(Records contained in a dataset)
□ □ □

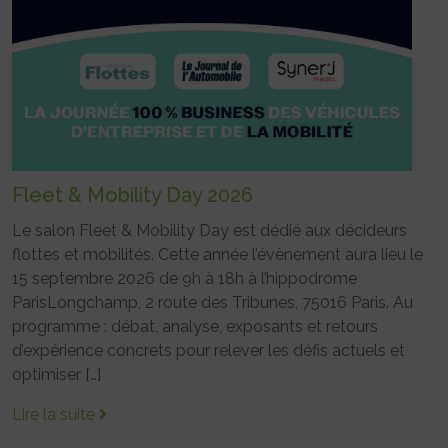
Fleet & Mobility Day 2026
Le salon Fleet & Mobility Day est dédié aux décideurs
flottes et mobilités. Cette année l’évènement aura lieu le
15 septembre 2026 de 9h à 18h à l’hippodrome
ParisLongchamp, 2 route des Tribunes, 75016 Paris. Au
programme : débat, analyse, exposants et retours
d’expérience concrets pour relever les défis actuels et
optimiser […]
Lire la suite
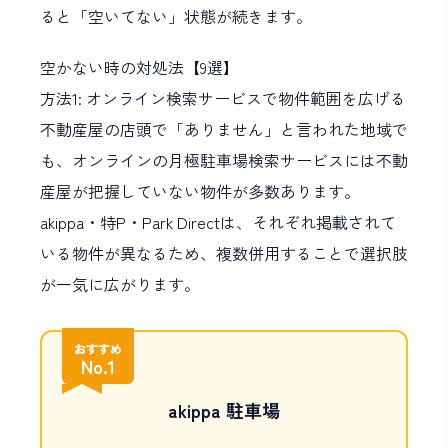
ると「空いてない」状態が続きます。
空かない時の対処法【9選】
方法1: オンライン検索サービスで物件範囲を広げる
不動産屋の店頭で「ありません」と言われた地域で
も、オンラインの月極駐車場検索サービスには不動
産屋が把握していない物件が多数あります。
akippa・特P・Park Directは、それぞれ掲載されて
いる物件が異なるため、複数併用することで選択肢
が一気に広がります。
おすすめ
No.1
akippa 駐車場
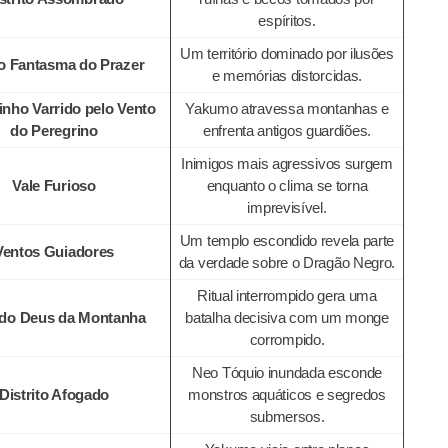
espíritos.
Um território dominado por ilusões
o Fantasma do Prazer
e memórias distorcidas.
nho Varrido pelo Vento
Yakumo atravessa montanhas e
do Peregrino
enfrenta antigos guardiões.
Inimigos mais agressivos surgem
Vale Furioso
enquanto o clima se torna
imprevisível.
Um templo escondido revela parte
Ventos Guiadores
da verdade sobre o Dragão Negro.
Ritual interrompido gera uma
 do Deus da Montanha
batalha decisiva com um monge
corrompido.
Neo Tóquio inundada esconde
Distrito Afogado
monstros aquáticos e segredos
submersos.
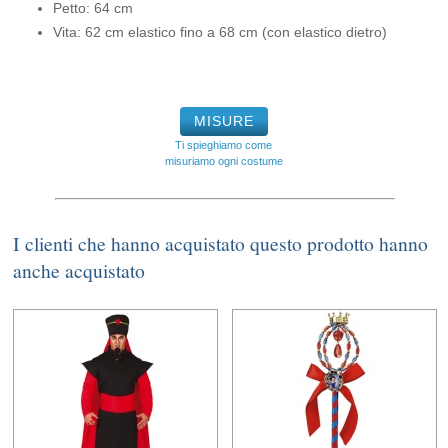
Petto: 64 cm
Vita: 62 cm elastico fino a 68 cm (con elastico dietro)
MISURE
Ti spieghiamo come
misuriamo ogni costume
I clienti che hanno acquistato questo prodotto hanno
anche acquistato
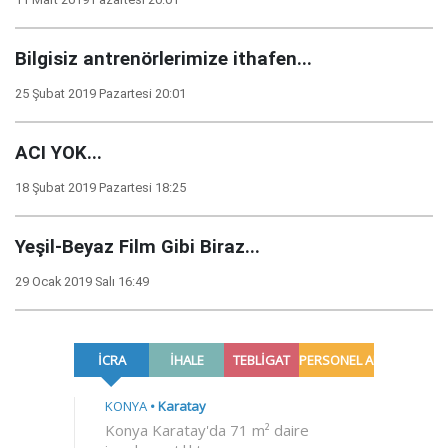
Bilgisiz antrenörlerimize ithafen...
25 Şubat 2019 Pazartesi 20:01
ACI YOK...
18 Şubat 2019 Pazartesi 18:25
Yeşil-Beyaz Film Gibi Biraz...
29 Ocak 2019 Salı 16:49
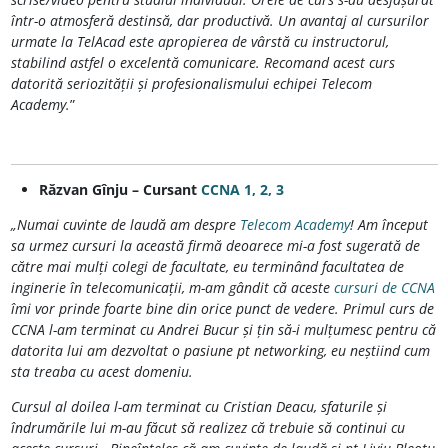
într-o atmosferă destinsă, dar productivă. Un avantaj al cursurilor
urmate la TelAcad este apropierea de vârstă cu instructorul,
stabilind astfel o excelentă comunicare. Recomand acest curs
datorită seriozității și profesionalismului echipei Telecom
Academy.
”
Răzvan Gînju – Cursant
CCNA 1, 2, 3
„Numai cuvinte de laudă am despre
Telecom Academy
!
Am început
sa urmez cursuri la această firmă deoarece mi-a fost sugerată de
către mai mulți colegi de facultate, eu terminând facultatea de
inginerie în telecomunicații, m-am gândit că aceste
cursuri de CCNA
îmi vor prinde foarte bine din orice punct de vedere. Primul curs de
CCNA l-am terminat cu Andrei Bucur și țin să-i mulțumesc pentru că
datorita lui am dezvoltat o pasiune pt networking, eu neștiind cum
sta treaba cu acest domeniu.
Cursul al doilea l-am terminat cu Cristian Deacu, sfaturile și
îndrumările lui m-au făcut să realizez că trebuie să continui cu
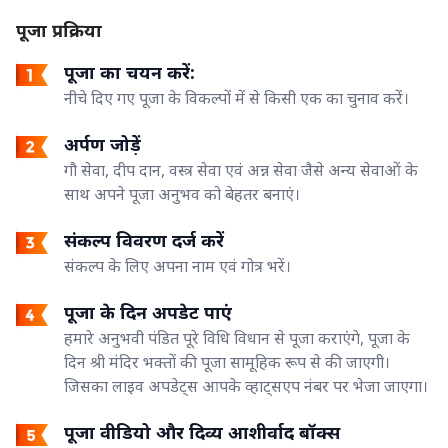
पूजा प्रक्रिया
पूजा का चयन करें:
नीचे दिए गए पूजा के विकल्पों में से किसी एक का चुनाव करें।
अर्पण जोड़ें
गौ सेवा, दीप दान, वस्त्र सेवा एवं अन्न सेवा जैसे अन्य सेवाओं के
साथ अपने पूजा अनुभव को बेहतर बनाएं।
संकल्प विवरण दर्ज करें
संकल्प के लिए अपना नाम एवं गोत्र भरें।
पूजा के दिन अपडेट पाएं
हमारे अनुभवी पंडित पूरे विधि विधान से पूजा कराएंगे, पूजा के
दिन श्री मंदिर भक्तों की पूजा सामूहिक रूप से की जाएगी।
जिसका लाइव अपडेट्स आपके व्हाट्सएप नंबर पर भेजा जाएगा।
पूजा वीडियो और दिव्य आशीर्वाद बॉक्स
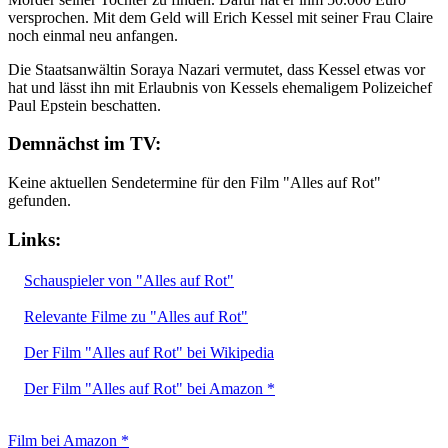
versprochen. Mit dem Geld will Erich Kessel mit seiner Frau Claire
noch einmal neu anfangen.
Die Staatsanwältin Soraya Nazari vermutet, dass Kessel etwas vor
hat und lässt ihn mit Erlaubnis von Kessels ehemaligem Polizeichef
Paul Epstein beschatten.
Demnächst im TV:
Keine aktuellen Sendetermine für den Film "Alles auf Rot"
gefunden.
Links:
Schauspieler von "Alles auf Rot"
Relevante Filme zu "Alles auf Rot"
Der Film "Alles auf Rot" bei Wikipedia
Der Film "Alles auf Rot" bei Amazon *
Film bei Amazon *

□ □ □

> Exercise prompt
Go through the records above and write out every line exactly, passing over the pictures.

> Exercise solution
Fleet & Mobility Day 2026
Le salon Fleet & Mobility Day est dédié aux décideurs
flottes et mobilités. Cette année l’évènement aura lieu le
15 septembre 2026 de 9h à 18h à l’hippodrome
ParisLongchamp, 2 route des Tribunes, 75016 Paris. Au
programme : débat, analyse, exposants et retours
d’expérience concrets pour relever les défis actuels et
optimiser […]
Lire la suite
ると「空いてない」状態が続きます。
空かない時の対処法【9選】
方法1: オンライン検索サービスで物件範囲を広げる
不動産屋の店頭で「ありません」と言われた地域で
も、オンラインの月極駐車場検索サービスには不動
産屋が把握していない物件が多数あります。
akippa・特P・Park Directは、それぞれ掲載されて
いる物件が異なるため、複数併用することで選択肢
が一気に広がります。
おすすめ
No.1
akippa 駐車場
espíritos.
Um território dominado por ilusões
o Fantasma do Prazer
e memórias distorcidas.
nho Varrido pelo Vento
Yakumo atravessa montanhas e
do Peregrino
enfrenta antigos guardiões.
Inimigos mais agressivos surgem
Vale Furioso
enquanto o clima se torna
imprevisível.
Um templo escondido revela parte
Ventos Guiadores
da verdade sobre o Dragão Negro.
Ritual interrompido gera uma
 do Deus da Montanha
batalha decisiva com um monge
corrompido.
Neo Tóquio inundada esconde
Distrito Afogado
monstros aquáticos e segredos
submersos.
Petto: 64 cm
Vita: 62 cm elastico fino a 68 cm (con elastico dietro)
MISURE
Ti spieghiamo come
misuriamo ogni costume
I clienti che hanno acquistato questo prodotto hanno
anche acquistato
Bilgisiz antrenörlerimize ithafen...
25 Şubat 2019 Pazartesi 20:01
ACI YOK...
18 Şubat 2019 Pazartesi 18:25
Yeşil-Beyaz Film Gibi Biraz...
29 Ocak 2019 Salı 16:49
într-o atmosferă destinsă, dar productivă. Un avantaj al cursurilor
urmate la TelAcad este apropierea de vârstă cu instructorul,
stabilind astfel o excelentă comunicare. Recomand acest curs
datorită seriozității și profesionalismului echipei Telecom
Academy.
”
Răzvan Gînju – Cursant
CCNA 1, 2, 3
„Numai cuvinte de laudă am despre
Telecom Academy
!
Am început
sa urmez cursuri la această firmă deoarece mi-a fost sugerată de
către mai mulți colegi de facultate, eu terminând facultatea de
inginerie în telecomunicații, m-am gândit că aceste
cursuri de CCNA
îmi vor prinde foarte bine din orice punct de vedere. Primul curs de
CCNA l-am terminat cu Andrei Bucur și țin să-i mulțumesc pentru că
datorita lui am dezvoltat o pasiune pt networking, eu neștiind cum
sta treaba cu acest domeniu.
Cursul al doilea l-am terminat cu Cristian Deacu, sfaturile și
îndrumările lui m-au făcut să realizez că trebuie să continui cu
पूजा प्रक्रिया
पूजा का चयन करें:
नीचे दिए गए पूजा के विकल्पों में से किसी एक का चुनाव करें।
अर्पण जोड़ें
गौ सेवा, दीप दान, वस्त्र सेवा एवं अन्न सेवा जैसे अन्य सेवाओं के
साथ अपने पूजा अनुभव को बेहतर बनाएं।
संकल्प विवरण दर्ज करें
संकल्प के लिए अपना नाम एवं गोत्र भरें।
पूजा के दिन अपडेट पाएं
हमारे अनुभवी पंडित पूरे विधि विधान से पूजा कराएंगे, पूजा के
दिन श्री मंदिर भक्तों की पूजा सामूहिक रूप से की जाएगी।
जिसका लाइव अपडेट्स आपके व्हाट्सएप नंबर पर भेजा जाएगा।
पूजा वीडियो और दिव्य आशीर्वाद बॉक्स
versprochen. Mit dem Geld will Erich Kessel mit seiner Frau Claire
noch einmal neu anfangen.
Die Staatsanwältin Soraya Nazari vermutet, dass Kessel etwas vor
hat und lässt ihn mit Erlaubnis von Kessels ehemaligem Polizeichef
Paul Epstein beschatten.
Demnächst im TV:
Keine aktuellen Sendetermine für den Film "Alles auf Rot"
gefunden.
Links:
Schauspieler von "Alles auf Rot"
Relevante Filme zu "Alles auf Rot"
Der Film "Alles auf Rot" bei Wikipedia
Der Film "Alles auf Rot" bei Amazon *
Film bei Amazon *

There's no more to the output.